Ülkesini Avrupa Birliği ve NATO'ya sokmaya uğraşan Kuchma'nın makalesi 8 Aralık günü yayımlandı. Ama Helsinki Zirvesi'nde bir araya gelen Avrupalı liderleri iknaya yetmedi... Türkiye'nin Avrupa adaylığını manşetlerine taşıyan yabancı gazetelerde yer alan küçük bir haber dikkatlerden kaçtı:

‘‘Avrupa Birliği cumartesi günü eski Sovyet Cumhuriyetlerinden Ukrayna için yeni strateji belirledi. Buna göre önümüzdeki dört yılda Ukrayna ile ilişkiler geliştirilecek. Ancak AB Ukrayna'ya adaylık önerisine yanaşmıyor.’’ (Reuters Haber Ajansı, 9 Aralık 1999)

* * *

Ukrayna'nın kibar ve fakat kesin dille kapıda bırakılmasıyla birlikte Helsinki'de oluşan yeni Avrupa haritasını gözlerinizin önünde canlandırmaya çalışın... Üçü Baltık, 7 eski Doğu Avrupa Cumhuriyeti'ni bu haritaya yerleştirin. Karşınıza Rusya'yı çevreleyen Avrupalı bir kuşak çıkacak. Tek eksiği, istisnası Ukrayna olacak.

Ukrayna Sovyetler'in çöküşünden sonra Batılı strateji uzmanlarını çok uğraştırdı... Geniş nükleer cephaneliği ve Karadeniz filosu ile Moskova'ya karşı alternatif bir güç, hatta tampon olarak görüldü.

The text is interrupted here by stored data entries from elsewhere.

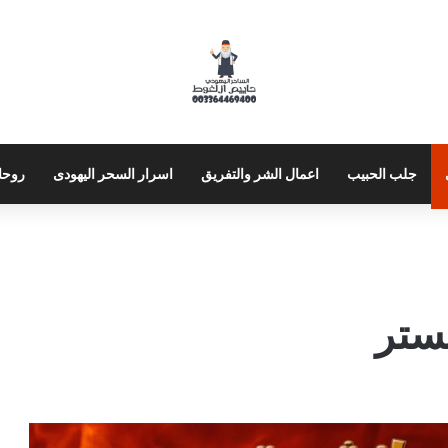
جلب الحبيب
اعمال الشر والتفريق
اسرار السحر اليهودى
روحا
ستر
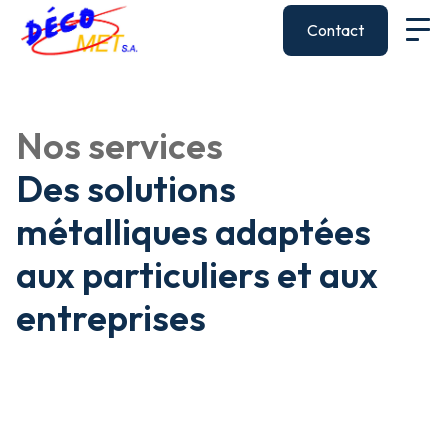
Contact
Nos services
Des solutions
métalliques adaptées
aux particuliers et aux
entreprises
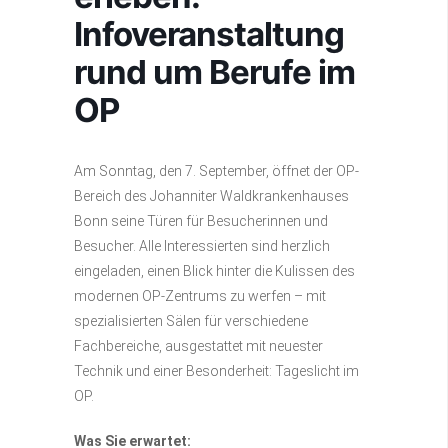
Infoveranstaltung
rund um Berufe im
OP
Am Sonntag, den 7. September, öffnet der OP-
Bereich des Johanniter Waldkrankenhauses
Bonn seine Türen für Besucherinnen und
Besucher. Alle Interessierten sind herzlich
eingeladen, einen Blick hinter die Kulissen des
modernen OP-Zentrums zu werfen – mit
spezialisierten Sälen für verschiedene
Fachbereiche, ausgestattet mit neuester
Technik und einer Besonderheit: Tageslicht im
OP.
Was Sie erwartet:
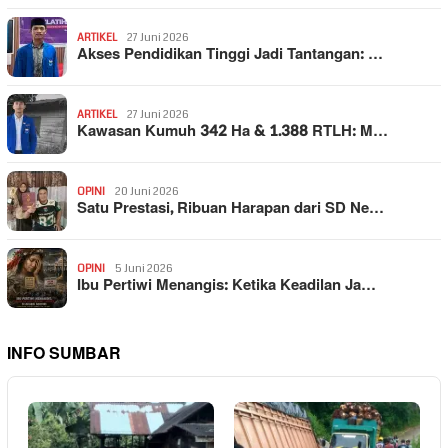
ARTIKEL
27 Juni 2026
Akses Pendidikan Tinggi Jadi Tantangan: …
ARTIKEL
27 Juni 2026
Kawasan Kumuh 342 Ha & 1.388 RTLH: M…
OPINI
20 Juni 2026
Satu Prestasi, Ribuan Harapan dari SD Ne…
OPINI
5 Juni 2026
Ibu Pertiwi Menangis: Ketika Keadilan Ja…
INFO SUMBAR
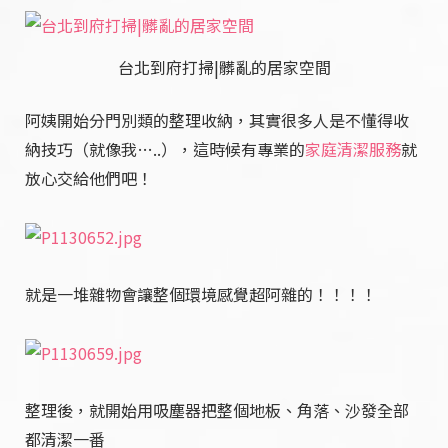
台北到府打掃|髒亂的居家空間
阿姨開始分門別類的整理收納，其實很多人是不懂得收
納技巧（就像我…..
），這時候有專業的
家庭清潔服務
就
放心交給他們吧！
就是一堆雜物會讓整個環境感覺超阿雜的！！！！
整理後，就開始用吸塵器把整個地板、角落、沙發全部
都清潔一番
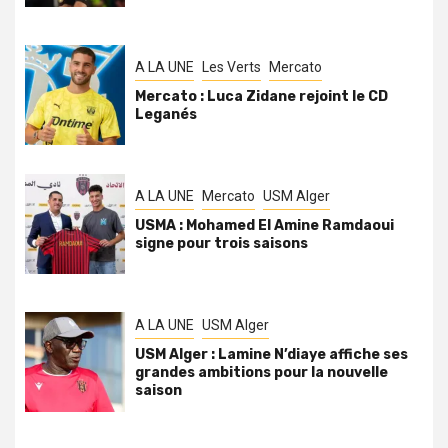
A LA UNE
Les Verts
Mercato
Mercato : Luca Zidane rejoint le CD
Leganés
A LA UNE
Mercato
USM Alger
USMA : Mohamed El Amine Ramdaoui
signe pour trois saisons
A LA UNE
USM Alger
USM Alger : Lamine N’diaye affiche ses
grandes ambitions pour la nouvelle
saison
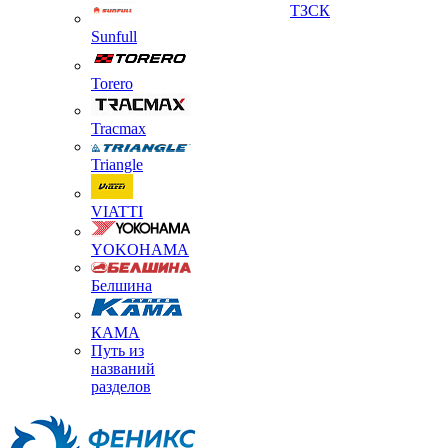
ТЗСК
Sunfull
Torero
Tracmax
Triangle
VIATTI
YOKOHAMA
Белшина
КАМА
Путь из
названий
разделов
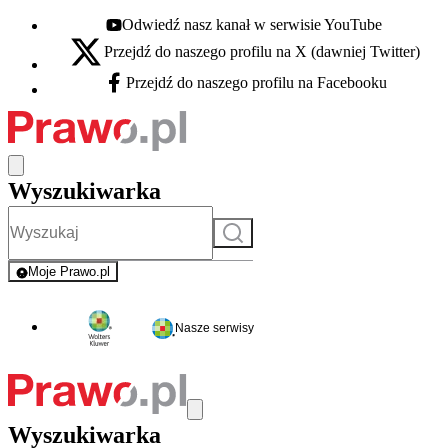
Odwiedź nasz kanał w serwisie YouTube
Youtube - otwiera się w nowej karcie
Przejdź do naszego profilu na X (dawniej Twitter)
X - otwiera się w nowej karcie
Przejdź do naszego profilu na Facebooku
Facebook - otwiera się w nowej karcie
Wyszukiwarka
Szukaj
Moje Prawo.pl
- rejestracja i logowanie do serwisu
Nasze serwisy
Wyszukiwarka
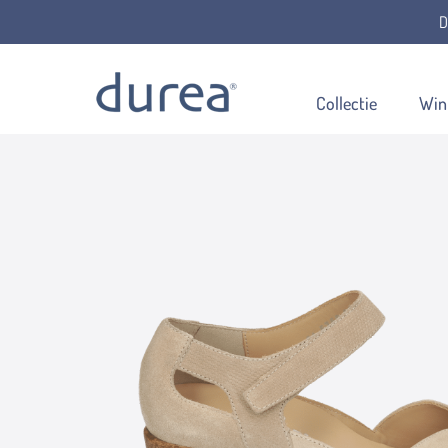
D
Home
Bandschoenen
5752.0986
Collectie
Win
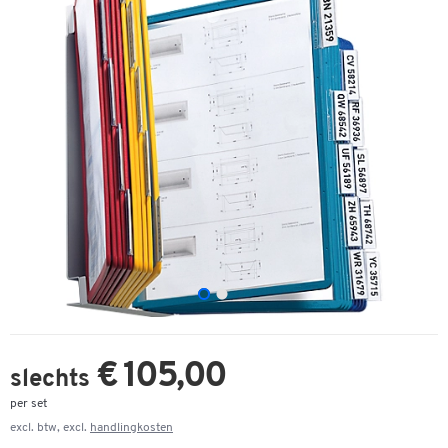
€ 105,00
slechts
per set
excl. btw, excl.
handlingkosten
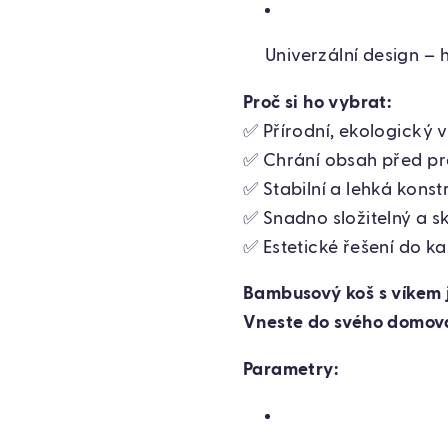
Univerzální design – 
Proč si ho vybrat:
✅ Přírodní, ekologický 
✅ Chrání obsah před p
✅ Stabilní a lehká kons
✅ Snadno složitelný a s
✅ Estetické řešení do ka
Bambusový koš s víkem j
Vneste do svého domova 
Parametry:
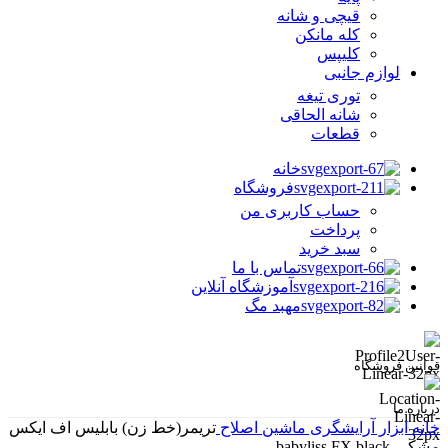
قیچی و شانه
کله مانکن
کلیپس
لوازم جانبی
توری تیغه
شانه الحاقی
قطعات
خانه
فروشگاه
حساب کاربری من
پرداخت
سبد خرید
تماس با ما
آموزشگاه آنلاین
مهبد مگ
قوانین فروشگاه
درباره ما
خانه
ابزار آرایشگری
ماشین اصلاح
تریمر(خط زن) بابلیس اف ایکس
مشکی-babyliss FX black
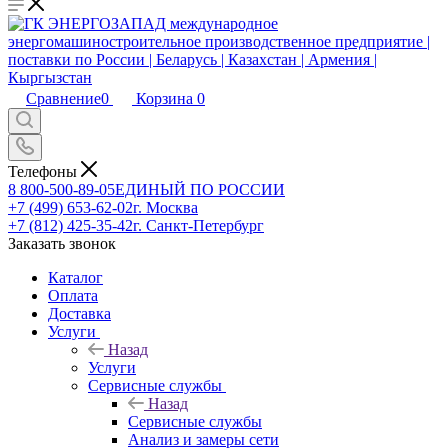
Сравнение
0
Корзина
0
Телефоны
8 800-500-89-05
ЕДИНЫЙ ПО РОССИИ
+7 (499) 653-62-02
г. Москва
+7 (812) 425-35-42
г. Санкт-Петербург
Заказать звонок
Каталог
Оплата
Доставка
Услуги
Назад
Услуги
Сервисные службы
Назад
Сервисные службы
Анализ и замеры сети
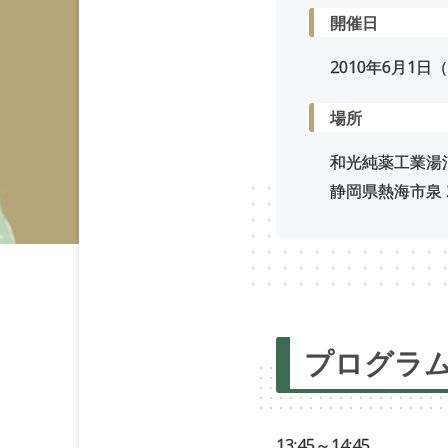
開催日
2010年
6
月
1
日
場所
和光純薬工業湯
静岡県熱海市泉 2
プログラ
13:45～14:45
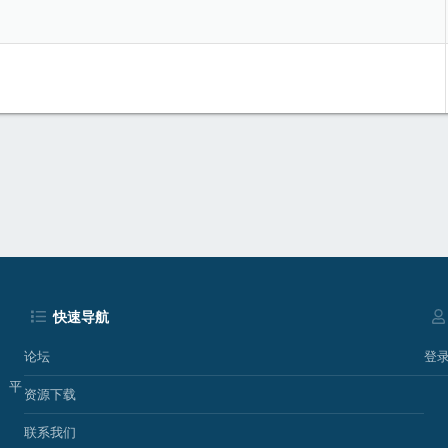
p
快速导航
论坛
登
、平
资源下载
联系我们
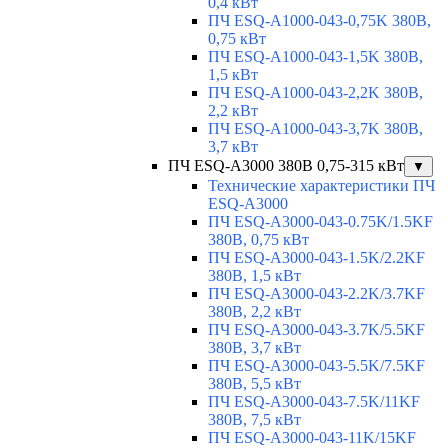
0,4 кВт
ПЧ ESQ-A1000-043-0,75K 380В,
0,75 кВт
ПЧ ESQ-A1000-043-1,5K 380В,
1,5 кВт
ПЧ ESQ-A1000-043-2,2K 380В,
2,2 кВт
ПЧ ESQ-A1000-043-3,7K 380В,
3,7 кВт
ПЧ ESQ-A3000 380В 0,75-315 кВт
▼
Технические характеристики ПЧ
ESQ-A3000
ПЧ ESQ-A3000-043-0.75K/1.5KF
380В, 0,75 кВт
ПЧ ESQ-A3000-043-1.5K/2.2KF
380В, 1,5 кВт
ПЧ ESQ-A3000-043-2.2K/3.7KF
380В, 2,2 кВт
ПЧ ESQ-A3000-043-3.7K/5.5KF
380В, 3,7 кВт
ПЧ ESQ-A3000-043-5.5K/7.5KF
380В, 5,5 кВт
ПЧ ESQ-A3000-043-7.5K/11KF
380В, 7,5 кВт
ПЧ ESQ-A3000-043-11K/15KF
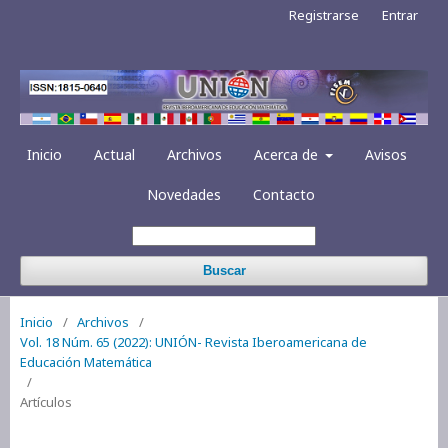
Registrarse
Entrar
Inicio
Actual
Archivos
Acerca de
Avisos
Novedades
Contacto
Buscar
Inicio
/
Archivos
/
Vol. 18 Núm. 65 (2022): UNIÓN- Revista Iberoamericana de
Educación Matemática
/
Artículos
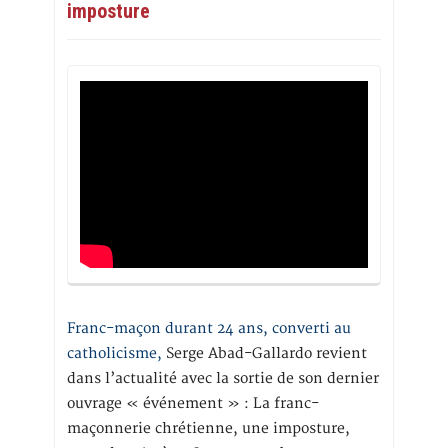
imposture
Franc-maçon durant 24 ans, converti au
catholicisme,
Serge Abad-Gallardo revient
dans l’actualité avec la sortie de son dernier
ouvrage « événement » : La franc-
maçonnerie chrétienne, une imposture,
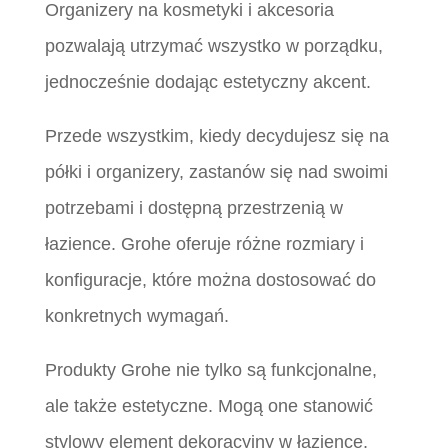
Organizery na kosmetyki i akcesoria
pozwalają utrzymać wszystko w porządku,
jednocześnie dodając estetyczny akcent.
Przede wszystkim, kiedy decydujesz się na
półki i organizery, zastanów się nad swoimi
potrzebami i dostępną przestrzenią w
łazience. Grohe oferuje różne rozmiary i
konfiguracje, które można dostosować do
konkretnych wymagań.
Produkty Grohe nie tylko są funkcjonalne,
ale także estetyczne. Mogą one stanowić
stylowy element dekoracyjny w łazience,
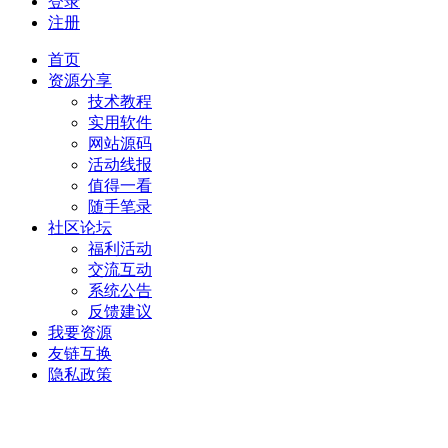
登录
注册
首页
资源分享
技术教程
实用软件
网站源码
活动线报
值得一看
随手笔录
社区论坛
福利活动
交流互动
系统公告
反馈建议
我要资源
友链互换
隐私政策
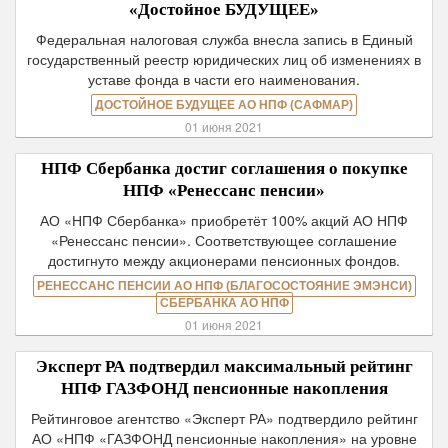
«Достойное БУДУЩЕЕ»
Федеральная налоговая служба внесла запись в Единый
государственный реестр юридических лиц об изменениях в
уставе фонда в части его наименования.
ДОСТОЙНОЕ БУДУЩЕЕ АО НПФ (САФМАР)
01 июня 2021
НПФ Сбербанка достиг соглашения о покупке
НПФ «Ренессанс пенсии»
АО «НПФ Сбербанка» приобретёт 100% акций АО НПФ
«Ренессанс пенсии». Соответствующее соглашение
достигнуто между акционерами пенсионных фондов.
РЕНЕССАНС ПЕНСИИ АО НПФ (БЛАГОСОСТОЯНИЕ ЭМЭНСИ)
СБЕРБАНКА АО НПФ
01 июня 2021
Эксперт РА подтвердил максимальный рейтинг
НПФ ГАЗФОНД пенсионные накопления
Рейтинговое агентство «Эксперт РА» подтвердило рейтинг
АО «НПФ «ГАЗФОНД пенсионные накопления» на уровне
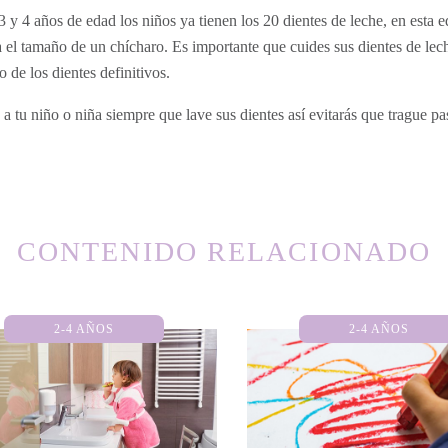
3 y 4 años de edad los niños ya tienen los 20 dientes de leche, en esta e
 el tamaño de un chícharo. Es importante que cuides sus dientes de lec
 de los dientes definitivos.
a tu niño o niña siempre que lave sus dientes así evitarás que trague pas
CONTENIDO RELACIONADO
2-4 AÑOS
2-4 AÑOS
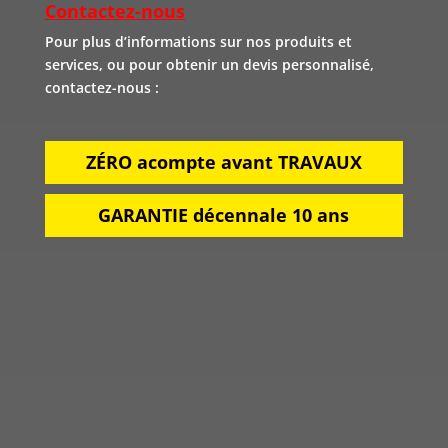
Contactez-nous
Pour plus d’informations sur nos produits et
services, ou pour obtenir un devis personnalisé,
contactez-nous :
ZÉRO acompte avant TRAVAUX
GARANTIE décennale 10 ans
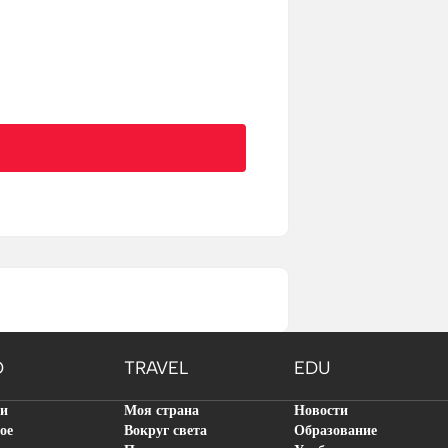
O
TRAVEL
EDU
ти
Моя страна
Новости
ое
Вокруг света
Образование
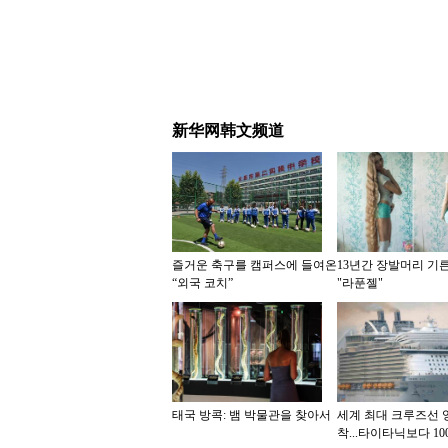
新华网韩文频道
즐거운 축구를 캠퍼스에 들여온
13년간 장발머리 기
“외국 코치”
"라푼젤"
태국 방콕: 뱀 박물관을 찾아서
세계 최대 크루즈선 
착...타이타닉보다 10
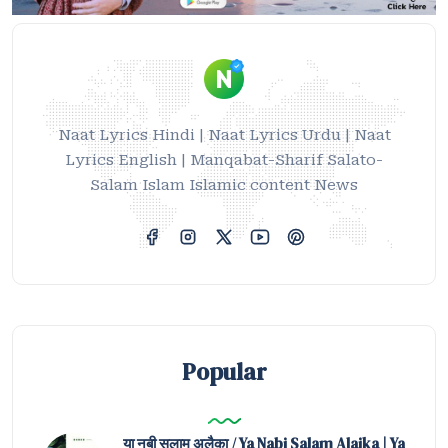
Naat Lyrics Hindi | Naat Lyrics Urdu | Naat
Lyrics English | Manqabat-Sharif Salato-
Salam Islam Islamic content News
Popular
या नबी सलाम अलैका / Ya Nabi Salam Alaika | Ya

Öyle ki, ABD ve AB ortak zirvesinde 55 milyon nüfuslu Ukrayna'nın geleceği önemli bir gündem maddesiydi. Rusya'nın olası yayılmacı planlarına karşı Ukrayna ve Türkiye ekseninde güçlü işbirliği öngörüldü.

Ama sonuçta Müslüman ve topraklarının büyük bölümü Anadolu'da olan Türkiye Avrupa adayı ilan edildi, ortodoks Ukrayna'nın isteği geri çevrildi...

* * *

Türkiye'yi kabul edip Ukrayna'yı reddeden mantığın ekonomik tercümesi kolay... Türkiye hızla gelişen ve büyüyen bir pazar, dahası Türk Cumhuriyetleri için zıplama tahtası... Ukrayna ise söz verdiği reformları bir türlü gerçekleştiremeyen, ekonomisi mafya ipoteğinde kalan, kafalarda ‘‘İkinci Rusya batağı’’ izlenimini uyandıran bir ülke...

Ama bizce Avrupa'nın seçimi sadece ekonomik değil... Hatta esasen siyasi... Türkiye Soğuk Savaş günlerinden bu yana Batı'nın sadık müttefiki. Rusya'nın Orta Asya'daki, enerji güzergáhındaki düşmanı demesek bile rakibi...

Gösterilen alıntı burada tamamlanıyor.